#### [Supplied data]
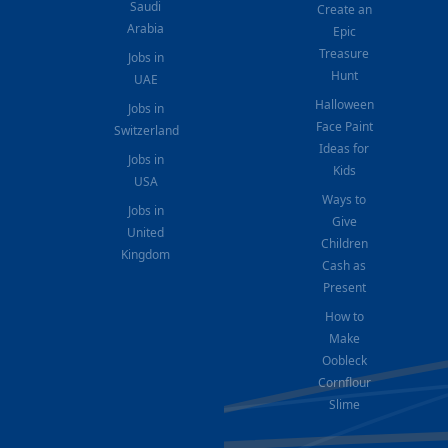
Saudi
Create an
Arabia
Epic
Treasure
Jobs in
Hunt
UAE
Halloween
Jobs in
Face Paint
Switzerland
Ideas for
Jobs in
Kids
USA
Ways to
Jobs in
Give
United
Children
Kingdom
Cash as
Present
How to
Make
Oobleck
Cornflour
Slime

#### [To do]
Copy the records exactly as they appear, excluding images.

#### [Output for this task]
Saudi
Create an
Arabia
Epic
Treasure
Jobs in
Hunt
UAE
Halloween
Jobs in
Face Paint
Switzerland
Ideas for
Jobs in
Kids
USA
Ways to
Jobs in
Give
United
Children
Kingdom
Cash as
Present
How to
Make
Oobleck
Cornflour
Slime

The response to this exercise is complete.